Anthrax Identified in Hungarian Beef

Anthrax Found in Hungarian Beef
Anthrax, a spore produced by the bacteria, Bacillus anthracis which commonly live in soil around the world, has been identified in Hungarian beef. At least five people have been hospitalized due to concerns that they may have been exposed to those spores through their interactions with the infected animals and their toxic meat. The beef, which authorities say was obtained as a result of illegal slaughtering methods, has also been traced to a cannery, which has temporarily ceased production in order to prevent the spread of the deadly disease.

The connection between Bacilllus anthracis, a form of bacteria so common that it can be found in soils in every continent on Earth, and anthrax disease was first identified by German scientist Robert Koch in 1876. However, due to lack of effective treatments, the disease continued to kill numerous people and thousands of domesticated animals such as chickens, cows and horses every year. While scientists such as Pasteur and others did develop vaccines for anthrax around that same time, the formulas were designed only to be used on animals and thus humans continued to fear the bacteria’s deadly spores. However simply by immunizing animals, they prevented anthrax from popping up in places like Hungary and potentially infecting people through infect meat.
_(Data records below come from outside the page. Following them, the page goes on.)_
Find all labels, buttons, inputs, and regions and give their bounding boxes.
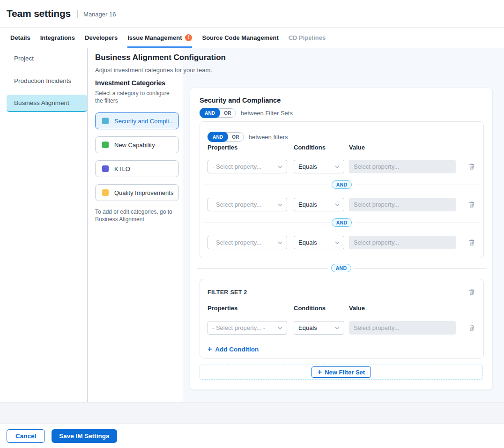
and-connector-pill: AND: [332, 218, 352, 227]
category-list: Security and Compli... New Capability KT…: [95, 112, 182, 201]
chevron-down-icon: [335, 327, 340, 329]
value-column-header: Value: [349, 144, 365, 151]
new-filter-set-label: New Filter Set: [325, 369, 365, 376]
property-select[interactable]: - Select property... -: [208, 160, 287, 173]
filter-row: - Select property... - Equals: [208, 198, 476, 211]
manager-label: Manager 16: [83, 11, 116, 18]
trash-icon: [468, 163, 475, 170]
delete-filter-set-button[interactable]: [467, 288, 476, 297]
condition-select-value: Equals: [298, 239, 317, 246]
footer-spacer: [0, 402, 504, 424]
selected-category-title: Security and Compliance: [200, 97, 483, 104]
filter-row: - Select property... - Equals: [208, 160, 476, 173]
and-or-toggle-filters[interactable]: AND OR: [208, 132, 244, 142]
and-connector-between-sets: AND: [197, 264, 486, 272]
new-filter-set-button[interactable]: + New Filter Set: [311, 366, 371, 378]
tab-bar: Details Integrations Developers Issue Ma…: [0, 28, 504, 48]
trash-icon: [468, 289, 475, 296]
conditions-column-header: Conditions: [294, 305, 349, 312]
chevron-down-icon: [278, 327, 282, 329]
chevron-down-icon: [335, 165, 340, 168]
category-ktlo[interactable]: KTLO: [95, 160, 179, 177]
condition-select[interactable]: Equals: [294, 198, 344, 211]
sidebar-item-business-alignment[interactable]: Business Alignment: [7, 95, 87, 112]
plus-icon: +: [318, 368, 322, 376]
filter-set-2-title: FILTER SET 2: [208, 289, 247, 296]
categories-note: To add or edit categories, go to Busines…: [95, 208, 178, 223]
investment-categories-panel: Investment Categories Select a category …: [95, 79, 182, 223]
or-option[interactable]: OR: [228, 132, 243, 142]
section-title: Business Alignment Configuration: [95, 53, 226, 62]
category-quality-improvements[interactable]: Quality Improvements: [95, 184, 179, 201]
property-select[interactable]: - Select property... -: [208, 321, 287, 335]
tab-label: CD Pipelines: [289, 34, 326, 41]
add-condition-button[interactable]: + Add Condition: [208, 345, 259, 353]
cancel-button[interactable]: Cancel: [7, 429, 45, 443]
category-label: Quality Improvements: [114, 189, 173, 196]
delete-condition-button[interactable]: [467, 200, 476, 209]
category-label: New Capability: [114, 142, 155, 149]
value-column-header: Value: [349, 305, 365, 312]
value-input[interactable]: [349, 236, 456, 249]
between-sets-label: between Filter Sets: [241, 110, 293, 117]
delete-condition-button[interactable]: [467, 162, 476, 171]
filter-set-2-header: FILTER SET 2: [208, 288, 476, 297]
warning-icon: !: [185, 34, 192, 41]
value-input[interactable]: [349, 160, 456, 173]
filter-config-card: Security and Compliance AND OR between F…: [190, 88, 493, 390]
category-security-and-compliance[interactable]: Security and Compli...: [95, 112, 179, 129]
and-or-toggle-sets[interactable]: AND OR: [200, 108, 236, 118]
filter-row: - Select property... - Equals: [208, 321, 476, 335]
trash-icon: [468, 239, 475, 246]
categories-title: Investment Categories: [95, 79, 182, 87]
category-color-swatch: [102, 142, 109, 148]
tab-label: Source Code Management: [202, 34, 278, 41]
tab-label: Details: [10, 34, 30, 41]
tab-integrations[interactable]: Integrations: [40, 28, 75, 48]
condition-select[interactable]: Equals: [294, 236, 344, 249]
header-divider: [77, 10, 78, 18]
content-area: Project Production Incidents Business Al…: [0, 48, 504, 402]
tab-details[interactable]: Details: [10, 28, 30, 48]
sidebar-item-production-incidents[interactable]: Production Incidents: [7, 72, 87, 90]
between-filters-toggle-row: AND OR between filters: [208, 132, 476, 142]
condition-select-value: Equals: [298, 163, 317, 170]
property-select-placeholder: - Select property... -: [212, 239, 265, 246]
property-select[interactable]: - Select property... -: [208, 236, 287, 249]
condition-select[interactable]: Equals: [294, 160, 344, 173]
delete-condition-button[interactable]: [467, 323, 476, 332]
value-input[interactable]: [349, 198, 456, 211]
sidebar-item-project[interactable]: Project: [7, 50, 87, 67]
trash-icon: [468, 324, 475, 331]
column-headers: Properties Conditions Value: [208, 144, 476, 151]
category-new-capability[interactable]: New Capability: [95, 136, 179, 153]
category-color-swatch: [102, 189, 109, 196]
condition-select[interactable]: Equals: [294, 321, 344, 335]
or-option[interactable]: OR: [220, 108, 235, 118]
add-condition-label: Add Condition: [215, 346, 259, 353]
delete-condition-button[interactable]: [467, 238, 476, 247]
tab-developers[interactable]: Developers: [85, 28, 118, 48]
and-option[interactable]: AND: [208, 132, 228, 142]
tab-cd-pipelines: CD Pipelines: [289, 28, 326, 48]
column-headers: Properties Conditions Value: [208, 305, 476, 312]
and-option[interactable]: AND: [200, 108, 220, 118]
categories-subtitle: Select a category to configure the filte…: [95, 90, 176, 105]
chevron-down-icon: [335, 241, 340, 244]
save-im-settings-button[interactable]: Save IM Settings: [52, 429, 117, 443]
property-select-placeholder: - Select property... -: [212, 201, 265, 208]
property-select[interactable]: - Select property... -: [208, 198, 287, 211]
tab-source-code-management[interactable]: Source Code Management: [202, 28, 278, 48]
and-connector: AND: [204, 218, 480, 227]
settings-sidebar: Project Production Incidents Business Al…: [0, 48, 88, 402]
value-input[interactable]: [349, 321, 456, 335]
trash-icon: [468, 201, 475, 208]
app-header: Team settings Manager 16: [0, 0, 504, 28]
filter-row: - Select property... - Equals: [208, 236, 476, 249]
chevron-down-icon: [278, 165, 282, 168]
between-filters-label: between filters: [249, 134, 288, 141]
section-subtitle: Adjust investment categories for your te…: [95, 67, 212, 74]
and-connector-pill: AND: [332, 180, 352, 189]
filter-set-2: FILTER SET 2 Properties Conditions Value…: [200, 279, 484, 358]
tab-issue-management[interactable]: Issue Management !: [127, 28, 192, 48]
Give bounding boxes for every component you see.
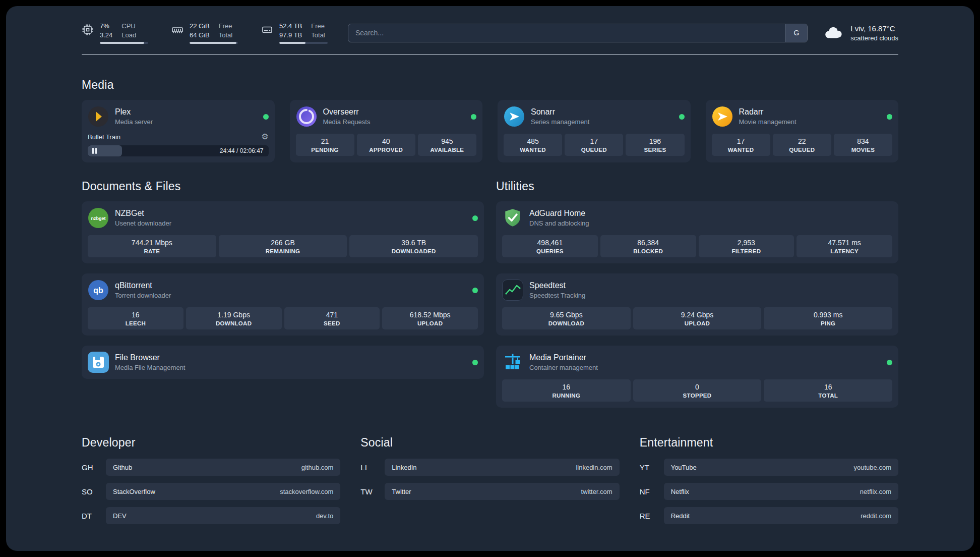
stat-remaining: 266 GB REMAINING	[219, 235, 347, 257]
stat-value: 485	[506, 137, 560, 145]
stat-value: 471	[286, 311, 378, 319]
app-card-radarr[interactable]: Radarr Movie management 17 WANTED 22 QUE…	[706, 100, 899, 162]
stat-rate: 744.21 Mbps RATE	[88, 235, 216, 257]
bookmark-pill: LinkedIn linkedin.com	[385, 459, 619, 476]
card-header: AdGuard Home DNS and adblocking	[502, 207, 892, 229]
bookmark-abbr: SO	[82, 487, 106, 496]
portainer-icon	[502, 352, 523, 373]
bookmark-reddit[interactable]: RE Reddit reddit.com	[640, 507, 898, 524]
overseerr-icon	[296, 106, 317, 127]
disk-widget: 52.4 TB 97.9 TB Free Total	[261, 22, 328, 44]
app-card-sonarr[interactable]: Sonarr Series management 485 WANTED 17 Q…	[498, 100, 691, 162]
stat-value: 2,953	[701, 239, 792, 247]
bookmark-youtube[interactable]: YT YouTube youtube.com	[640, 459, 898, 476]
app-card-filebrowser[interactable]: File Browser Media File Management	[82, 346, 484, 379]
stat-queries: 498,461 QUERIES	[502, 235, 598, 257]
stat-label: UPLOAD	[635, 320, 760, 326]
nzbget-icon: nzbget	[88, 207, 109, 229]
bookmark-github[interactable]: GH Github github.com	[82, 459, 340, 476]
pause-icon[interactable]	[92, 148, 97, 154]
status-dot	[471, 114, 476, 120]
stat-value: 0	[635, 383, 760, 391]
ram-label-total: Total	[219, 31, 232, 39]
app-meta: Sonarr Series management	[531, 107, 589, 126]
bookmark-abbr: NF	[640, 487, 664, 496]
bookmark-linkedin[interactable]: LI LinkedIn linkedin.com	[360, 459, 619, 476]
ram-icon	[171, 24, 183, 36]
stat-label: QUEUED	[567, 147, 621, 153]
stat-label: TOTAL	[766, 393, 890, 399]
stat-value: 834	[836, 137, 890, 145]
stat-label: WANTED	[714, 147, 768, 153]
bookmark-url: twitter.com	[581, 488, 612, 495]
ram-progress-track	[190, 42, 238, 44]
gear-icon[interactable]: ⚙	[261, 133, 268, 141]
cpu-readout: 7% 3.24 CPU Load	[100, 22, 148, 44]
app-card-adguard[interactable]: AdGuard Home DNS and adblocking 498,461 …	[496, 201, 898, 263]
documents-cards: nzbget NZBGet Usenet downloader 74	[82, 201, 484, 379]
stat-label: LEECH	[90, 320, 181, 326]
bookmark-url: stackoverflow.com	[280, 488, 333, 495]
cpu-loadavg: 3.24	[100, 31, 112, 39]
disk-label-total: Total	[311, 31, 325, 39]
cloud-icon	[823, 25, 844, 40]
section-utilities: Utilities	[496, 180, 898, 408]
bookmark-name: Netflix	[671, 488, 689, 495]
stat-value: 1.19 Gbps	[188, 311, 280, 319]
filebrowser-icon	[88, 352, 109, 373]
card-header: qb qBittorrent Torrent downloader	[88, 280, 478, 301]
bookmark-name: DEV	[113, 512, 127, 520]
card-header: Overseerr Media Requests	[296, 106, 477, 127]
playback-progress-bar[interactable]: 24:44 / 02:06:47	[88, 145, 269, 156]
app-card-plex[interactable]: Plex Media server Bullet Train ⚙	[82, 100, 275, 162]
card-header: Plex Media server	[88, 106, 269, 127]
weather-condition: scattered clouds	[850, 34, 898, 42]
cpu-progress-fill	[100, 42, 144, 44]
stats-row: 744.21 Mbps RATE 266 GB REMAINING 39.6 T…	[88, 235, 478, 257]
ram-progress-fill	[190, 42, 236, 44]
plex-icon	[88, 106, 109, 127]
stat-queued: 17 QUEUED	[565, 134, 623, 156]
bookmark-name: Github	[113, 464, 132, 471]
stats-row: 9.65 Gbps DOWNLOAD 9.24 Gbps UPLOAD 0.99…	[502, 307, 892, 329]
app-subtitle: Movie management	[739, 118, 797, 126]
stat-wanted: 485 WANTED	[504, 134, 562, 156]
ram-widget: 22 GiB 64 GiB Free Total	[171, 22, 238, 44]
stat-value: 16	[504, 383, 629, 391]
app-meta: Plex Media server	[115, 107, 153, 126]
bookmark-abbr: LI	[360, 463, 385, 472]
stats-row: 16 LEECH 1.19 Gbps DOWNLOAD 471 SEED	[88, 307, 478, 329]
app-card-portainer[interactable]: Media Portainer Container management 16 …	[496, 346, 898, 408]
stat-value: 498,461	[504, 239, 596, 247]
app-card-qbittorrent[interactable]: qb qBittorrent Torrent downloader	[82, 273, 484, 336]
stat-download: 1.19 Gbps DOWNLOAD	[186, 307, 282, 329]
bookmark-netflix[interactable]: NF Netflix netflix.com	[640, 483, 898, 500]
bookmark-stackoverflow[interactable]: SO StackOverflow stackoverflow.com	[82, 483, 340, 500]
nzbget-icon-text: nzbget	[91, 216, 106, 221]
search-input[interactable]	[348, 29, 785, 37]
stat-series: 196 SERIES	[626, 134, 684, 156]
bookmark-twitter[interactable]: TW Twitter twitter.com	[360, 483, 619, 500]
app-name: Speedtest	[529, 281, 585, 290]
weather-widget: Lviv, 16.87°C scattered clouds	[823, 24, 898, 42]
stat-label: QUERIES	[504, 248, 596, 254]
disk-label-free: Free	[311, 22, 325, 30]
stat-value: 266 GB	[221, 239, 345, 247]
app-name: Media Portainer	[529, 353, 598, 362]
app-card-speedtest[interactable]: Speedtest Speedtest Tracking 9.65 Gbps D…	[496, 273, 898, 336]
ram-free: 22 GiB	[190, 22, 210, 30]
stat-downloaded: 39.6 TB DOWNLOADED	[349, 235, 478, 257]
disk-readout: 52.4 TB 97.9 TB Free Total	[279, 22, 328, 44]
search-engine-button[interactable]: G	[785, 24, 807, 42]
ram-total: 64 GiB	[190, 31, 210, 39]
bookmark-dev[interactable]: DT DEV dev.to	[82, 507, 340, 524]
card-header: Sonarr Series management	[504, 106, 685, 127]
bookmark-url: dev.to	[316, 512, 333, 520]
app-subtitle: DNS and adblocking	[529, 219, 589, 227]
stat-value: 39.6 TB	[351, 239, 476, 247]
section-title-utilities: Utilities	[496, 180, 898, 193]
app-card-nzbget[interactable]: nzbget NZBGet Usenet downloader 74	[82, 201, 484, 263]
status-dot	[887, 360, 892, 365]
app-card-overseerr[interactable]: Overseerr Media Requests 21 PENDING 40 A…	[290, 100, 483, 162]
qbittorrent-icon: qb	[88, 280, 109, 301]
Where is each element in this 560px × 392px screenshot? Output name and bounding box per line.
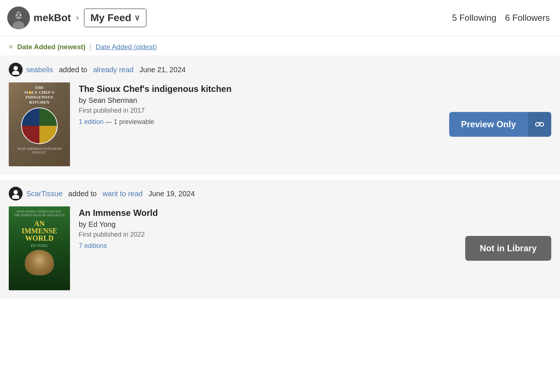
activity-date-1: June 21, 2024 (139, 66, 186, 74)
book-row-2: HOW ANIMAL SENSES REVEALTHE HIDDEN REALM… (9, 206, 551, 290)
book-title-2[interactable]: An Immense World (79, 208, 456, 218)
book-cover-1[interactable]: THESI◆UX CHEF'SINDIGENOUSKITCHEN SEAN SH… (9, 82, 70, 166)
svg-point-9 (540, 123, 544, 126)
followers-count[interactable]: 6 Followers (505, 13, 550, 23)
header-left: mekBot › My Feed ∨ (7, 7, 452, 29)
svg-point-12 (12, 195, 19, 199)
user-avatar-1 (9, 63, 23, 77)
feed-item-1: seabelis added to already read June 21, … (0, 55, 560, 175)
book-author-2: by Ed Yong (79, 220, 456, 229)
sort-icon: ≡ (9, 43, 13, 51)
book-action-1: Preview Only (449, 112, 551, 137)
book-pub-1: First published in 2017 (79, 107, 440, 115)
book-info-2: An Immense World by Ed Yong First publis… (79, 206, 456, 250)
feed-list: seabelis added to already read June 21, … (0, 55, 560, 299)
feed-activity-1: seabelis added to already read June 21, … (9, 63, 551, 77)
book-action-2: Not in Library (465, 236, 551, 261)
activity-verb-1: added to (59, 66, 87, 74)
header-stats: 5 Following 6 Followers (452, 13, 550, 23)
book-cover-2[interactable]: HOW ANIMAL SENSES REVEALTHE HIDDEN REALM… (9, 206, 70, 290)
following-count[interactable]: 5 Following (452, 13, 496, 23)
preview-only-button[interactable]: Preview Only (449, 112, 528, 137)
username-label: mekBot (34, 12, 71, 24)
activity-verb-2: added to (68, 190, 97, 198)
page-header: mekBot › My Feed ∨ 5 Following 6 Followe… (0, 0, 560, 36)
svg-point-11 (13, 190, 18, 194)
book-editions-2[interactable]: 7 editions (79, 242, 456, 250)
sort-divider: | (90, 43, 92, 51)
user-avatar-2 (9, 187, 23, 201)
audio-button[interactable] (528, 112, 551, 137)
feed-user-2[interactable]: ScarTissue (26, 190, 62, 198)
book-info-1: The Sioux Chef's indigenous kitchen by S… (79, 82, 440, 126)
sort-active: Date Added (newest) (17, 43, 85, 51)
svg-point-7 (12, 71, 19, 75)
svg-point-6 (13, 66, 18, 70)
book-author-1: by Sean Sherman (79, 96, 440, 105)
sort-oldest-link[interactable]: Date Added (oldest) (96, 43, 157, 51)
book-row-1: THESI◆UX CHEF'SINDIGENOUSKITCHEN SEAN SH… (9, 82, 551, 166)
feed-item-2: ScarTissue added to want to read June 19… (0, 179, 560, 299)
sort-bar: ≡ Date Added (newest) | Date Added (olde… (0, 36, 560, 55)
feed-activity-2: ScarTissue added to want to read June 19… (9, 187, 551, 201)
svg-rect-10 (537, 122, 542, 123)
book-title-1[interactable]: The Sioux Chef's indigenous kitchen (79, 84, 440, 94)
feed-user-1[interactable]: seabelis (26, 66, 53, 74)
chevron-down-icon: ∨ (134, 13, 140, 23)
feed-dropdown-button[interactable]: My Feed ∨ (84, 8, 147, 27)
book-editions-1[interactable]: 1 edition — 1 previewable (79, 118, 440, 126)
activity-date-2: June 19, 2024 (148, 190, 195, 198)
avatar[interactable] (7, 7, 30, 29)
feed-label: My Feed (90, 12, 131, 24)
book-pub-2: First published in 2022 (79, 231, 456, 238)
activity-shelf-2: want to read (102, 190, 143, 198)
activity-shelf-1: already read (93, 66, 133, 74)
breadcrumb-arrow: › (76, 13, 79, 23)
not-in-library-button[interactable]: Not in Library (465, 236, 551, 261)
svg-point-8 (536, 123, 539, 126)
During World War II, anthrax was weaponized, stockpiled and prepared for deployment as a bio-weapon by many nations, including the Soviet Union, the Empire of Japan, and the United States. Fears concerning the possibility of such attacks inspired the Soviet Union to develop the first successful vaccine for humans in the 1940s. Meanwhile, it was only after the war had ended and the massive amount of research conducted to develop the bacteria (and its spores) for war was redirected towards the development of bio-weapon defense strategies that other countries began the production of other vaccines for humans. All of these vaccines, together with antibiotics, have made anthrax treatable and have, in some cases, dramatically reduced its mortality rate. It was unusual that the disease was identified in beef taken from a Hungarian animal  living in contemporary times, given that vaccines are easily available and commonly used in the meat industry.

Despite these developments, anthrax is still considered a Class A bio-weapon by the Centers for Disease Control and Prevention, due to the ease with which it can be transported, its high mortality rate (if left untreated, many forms have mortality rates of around 90 percent), and its potential to cause “public panic and social disruption,” among other factors. This designation can be justified simply by recalling the sheer hysteria that commenced after five letters containing anthrax were sent to media outlets and two senators in October of 2001. At least 25 people were infected by the letters. Only five individuals perished in the attacks, yet that did not prevent the FBI from launching a massive investigation into the crime, which continued until they closed the case in 2010. Many others, including mail handlers and congressional staff members, were later found to have been exposed and infected by the spores as well, reaffirming the fact that anthrax, treatable thought it may be, is not a disease to be taken lightly.

The Hungarian government slaughterhouses which produce Hungarian beef  will be seeking to find and destroy any meat identified as infected with anthrax. They should also continue vaccinating their animals against these toxic spores, which will never disappear from this Earth and will continue to infect the animals consumed by humans. Unlike the current, massive Ebola outbreak in Western Africa, this occurrence is unlikely to explode into an international health crisis. However, that does not mean that Hungary, its neighbors or even the international community should they take this anthrax scare lightly.